*Record excerpts:*
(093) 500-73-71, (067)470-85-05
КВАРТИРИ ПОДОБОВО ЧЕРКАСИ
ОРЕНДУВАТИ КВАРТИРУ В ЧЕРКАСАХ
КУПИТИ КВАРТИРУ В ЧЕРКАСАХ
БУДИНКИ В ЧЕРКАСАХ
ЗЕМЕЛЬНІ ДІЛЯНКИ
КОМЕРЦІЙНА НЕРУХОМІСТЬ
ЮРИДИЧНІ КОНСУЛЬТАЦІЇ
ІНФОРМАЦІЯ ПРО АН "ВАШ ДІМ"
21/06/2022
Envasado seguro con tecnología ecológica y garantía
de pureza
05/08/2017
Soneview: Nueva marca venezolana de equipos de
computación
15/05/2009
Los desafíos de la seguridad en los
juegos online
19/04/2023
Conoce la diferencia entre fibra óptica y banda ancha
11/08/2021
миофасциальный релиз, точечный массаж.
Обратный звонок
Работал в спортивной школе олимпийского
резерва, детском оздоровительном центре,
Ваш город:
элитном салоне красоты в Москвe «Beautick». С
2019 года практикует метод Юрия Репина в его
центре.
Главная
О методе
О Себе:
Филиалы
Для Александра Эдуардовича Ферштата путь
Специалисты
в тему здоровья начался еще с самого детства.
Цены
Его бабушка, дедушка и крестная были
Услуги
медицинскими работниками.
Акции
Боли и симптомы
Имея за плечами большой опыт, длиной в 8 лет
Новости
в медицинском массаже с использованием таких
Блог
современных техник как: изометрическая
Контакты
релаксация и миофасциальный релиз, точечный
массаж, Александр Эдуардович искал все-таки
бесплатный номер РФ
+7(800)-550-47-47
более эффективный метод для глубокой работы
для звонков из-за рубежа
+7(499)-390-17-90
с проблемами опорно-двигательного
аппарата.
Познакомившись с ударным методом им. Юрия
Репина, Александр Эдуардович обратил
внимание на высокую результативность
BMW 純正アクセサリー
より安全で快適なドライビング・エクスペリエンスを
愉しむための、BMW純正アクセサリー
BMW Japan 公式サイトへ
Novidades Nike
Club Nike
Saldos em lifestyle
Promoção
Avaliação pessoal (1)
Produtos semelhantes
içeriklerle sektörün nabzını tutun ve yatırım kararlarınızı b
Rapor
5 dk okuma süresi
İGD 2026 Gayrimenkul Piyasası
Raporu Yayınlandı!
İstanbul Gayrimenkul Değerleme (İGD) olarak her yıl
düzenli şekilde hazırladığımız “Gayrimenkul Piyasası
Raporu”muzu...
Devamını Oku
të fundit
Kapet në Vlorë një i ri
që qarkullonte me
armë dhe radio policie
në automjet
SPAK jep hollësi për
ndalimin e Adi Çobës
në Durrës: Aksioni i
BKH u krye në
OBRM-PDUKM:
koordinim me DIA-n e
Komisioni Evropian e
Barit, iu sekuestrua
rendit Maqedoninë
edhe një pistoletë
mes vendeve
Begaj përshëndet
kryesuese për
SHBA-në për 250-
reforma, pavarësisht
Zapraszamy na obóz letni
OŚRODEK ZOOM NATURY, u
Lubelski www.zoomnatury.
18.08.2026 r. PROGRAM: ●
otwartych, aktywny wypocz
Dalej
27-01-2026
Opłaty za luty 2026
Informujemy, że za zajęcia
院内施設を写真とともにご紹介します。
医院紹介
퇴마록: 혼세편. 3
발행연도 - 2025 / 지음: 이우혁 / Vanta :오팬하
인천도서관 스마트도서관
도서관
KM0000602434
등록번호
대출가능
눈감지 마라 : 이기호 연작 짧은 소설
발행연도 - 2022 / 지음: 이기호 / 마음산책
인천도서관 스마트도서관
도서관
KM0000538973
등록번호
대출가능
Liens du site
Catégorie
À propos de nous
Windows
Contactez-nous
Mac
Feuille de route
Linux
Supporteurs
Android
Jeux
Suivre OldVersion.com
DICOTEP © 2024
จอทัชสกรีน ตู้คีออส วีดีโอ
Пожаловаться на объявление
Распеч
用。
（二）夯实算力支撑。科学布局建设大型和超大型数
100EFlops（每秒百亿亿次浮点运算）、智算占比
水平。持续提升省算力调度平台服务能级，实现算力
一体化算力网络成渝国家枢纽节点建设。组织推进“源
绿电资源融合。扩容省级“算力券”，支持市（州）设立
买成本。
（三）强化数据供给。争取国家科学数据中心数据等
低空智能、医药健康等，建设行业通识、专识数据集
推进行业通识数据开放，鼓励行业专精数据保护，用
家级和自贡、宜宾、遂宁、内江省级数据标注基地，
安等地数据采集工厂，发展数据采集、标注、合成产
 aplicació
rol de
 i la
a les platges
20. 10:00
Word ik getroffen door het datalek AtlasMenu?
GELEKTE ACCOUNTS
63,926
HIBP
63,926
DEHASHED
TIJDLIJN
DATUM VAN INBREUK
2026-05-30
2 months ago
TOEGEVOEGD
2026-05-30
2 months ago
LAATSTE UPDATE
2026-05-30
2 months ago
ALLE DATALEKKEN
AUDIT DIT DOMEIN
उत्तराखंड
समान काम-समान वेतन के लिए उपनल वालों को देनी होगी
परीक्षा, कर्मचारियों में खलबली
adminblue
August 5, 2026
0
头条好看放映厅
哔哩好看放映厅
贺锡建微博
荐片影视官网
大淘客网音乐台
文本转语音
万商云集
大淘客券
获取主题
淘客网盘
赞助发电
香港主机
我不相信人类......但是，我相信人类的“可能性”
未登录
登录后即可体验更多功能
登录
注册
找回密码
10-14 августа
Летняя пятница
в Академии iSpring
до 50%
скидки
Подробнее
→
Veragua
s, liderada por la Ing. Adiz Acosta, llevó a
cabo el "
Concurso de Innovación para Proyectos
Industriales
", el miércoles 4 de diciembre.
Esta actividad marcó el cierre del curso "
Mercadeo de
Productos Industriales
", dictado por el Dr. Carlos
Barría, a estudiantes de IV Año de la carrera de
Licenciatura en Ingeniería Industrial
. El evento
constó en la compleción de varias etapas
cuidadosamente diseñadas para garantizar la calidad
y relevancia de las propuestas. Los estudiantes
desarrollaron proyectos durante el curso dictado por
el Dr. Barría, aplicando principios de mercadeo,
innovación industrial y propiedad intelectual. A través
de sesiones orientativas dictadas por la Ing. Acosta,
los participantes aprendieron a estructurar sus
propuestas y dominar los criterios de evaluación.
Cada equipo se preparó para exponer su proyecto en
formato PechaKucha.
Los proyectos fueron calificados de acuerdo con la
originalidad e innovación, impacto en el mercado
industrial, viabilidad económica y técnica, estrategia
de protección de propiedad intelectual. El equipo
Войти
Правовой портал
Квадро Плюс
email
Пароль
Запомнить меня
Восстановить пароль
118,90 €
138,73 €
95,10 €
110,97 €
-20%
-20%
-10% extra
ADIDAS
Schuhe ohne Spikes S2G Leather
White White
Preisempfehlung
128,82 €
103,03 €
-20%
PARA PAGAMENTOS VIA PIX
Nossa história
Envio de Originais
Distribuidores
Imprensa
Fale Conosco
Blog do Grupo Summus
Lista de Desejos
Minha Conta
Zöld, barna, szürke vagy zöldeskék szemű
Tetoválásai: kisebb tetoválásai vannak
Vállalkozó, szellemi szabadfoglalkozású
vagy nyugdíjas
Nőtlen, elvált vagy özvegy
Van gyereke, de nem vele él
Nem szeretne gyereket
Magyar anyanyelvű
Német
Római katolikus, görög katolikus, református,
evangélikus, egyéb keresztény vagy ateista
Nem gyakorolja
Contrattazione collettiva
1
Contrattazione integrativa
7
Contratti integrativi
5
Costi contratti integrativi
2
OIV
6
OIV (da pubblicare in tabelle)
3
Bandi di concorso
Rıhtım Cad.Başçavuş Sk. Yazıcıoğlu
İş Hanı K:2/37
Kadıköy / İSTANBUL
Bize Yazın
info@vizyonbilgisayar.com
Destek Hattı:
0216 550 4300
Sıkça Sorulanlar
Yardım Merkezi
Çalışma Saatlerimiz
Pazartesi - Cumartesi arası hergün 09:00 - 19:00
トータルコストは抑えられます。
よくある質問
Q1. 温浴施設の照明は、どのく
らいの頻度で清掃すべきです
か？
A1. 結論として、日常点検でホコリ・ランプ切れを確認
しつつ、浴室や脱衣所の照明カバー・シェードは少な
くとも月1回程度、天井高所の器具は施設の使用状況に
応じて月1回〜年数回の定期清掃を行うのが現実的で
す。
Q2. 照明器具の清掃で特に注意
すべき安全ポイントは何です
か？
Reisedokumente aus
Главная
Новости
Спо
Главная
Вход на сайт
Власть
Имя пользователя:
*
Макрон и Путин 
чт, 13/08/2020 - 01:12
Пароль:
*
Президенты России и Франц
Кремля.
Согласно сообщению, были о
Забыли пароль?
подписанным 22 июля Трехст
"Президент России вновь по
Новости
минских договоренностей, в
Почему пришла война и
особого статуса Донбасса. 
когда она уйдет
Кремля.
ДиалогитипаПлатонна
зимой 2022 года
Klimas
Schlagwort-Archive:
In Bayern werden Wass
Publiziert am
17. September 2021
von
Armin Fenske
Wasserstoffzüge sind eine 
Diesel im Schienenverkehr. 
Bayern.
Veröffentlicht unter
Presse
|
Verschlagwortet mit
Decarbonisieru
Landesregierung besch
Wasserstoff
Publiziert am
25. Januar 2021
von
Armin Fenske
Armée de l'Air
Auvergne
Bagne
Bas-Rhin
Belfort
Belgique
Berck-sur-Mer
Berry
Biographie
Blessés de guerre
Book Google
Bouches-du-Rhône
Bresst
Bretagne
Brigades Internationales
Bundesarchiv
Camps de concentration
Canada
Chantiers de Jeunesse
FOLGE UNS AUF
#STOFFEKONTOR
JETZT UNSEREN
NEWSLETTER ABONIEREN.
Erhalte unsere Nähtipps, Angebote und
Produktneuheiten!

*Exercise aim:*
Up to and including the line with "Los desafíos de la seguridad en los", output each line of the entries above exactly, starting from the first.

*The completed task:*
(093) 500-73-71, (067)470-85-05
КВАРТИРИ ПОДОБОВО ЧЕРКАСИ
ОРЕНДУВАТИ КВАРТИРУ В ЧЕРКАСАХ
КУПИТИ КВАРТИРУ В ЧЕРКАСАХ
БУДИНКИ В ЧЕРКАСАХ
ЗЕМЕЛЬНІ ДІЛЯНКИ
КОМЕРЦІЙНА НЕРУХОМІСТЬ
ЮРИДИЧНІ КОНСУЛЬТАЦІЇ
ІНФОРМАЦІЯ ПРО АН "ВАШ ДІМ"
21/06/2022
Envasado seguro con tecnología ecológica y garantía
de pureza
05/08/2017
Soneview: Nueva marca venezolana de equipos de
computación
15/05/2009
Los desafíos de la seguridad en los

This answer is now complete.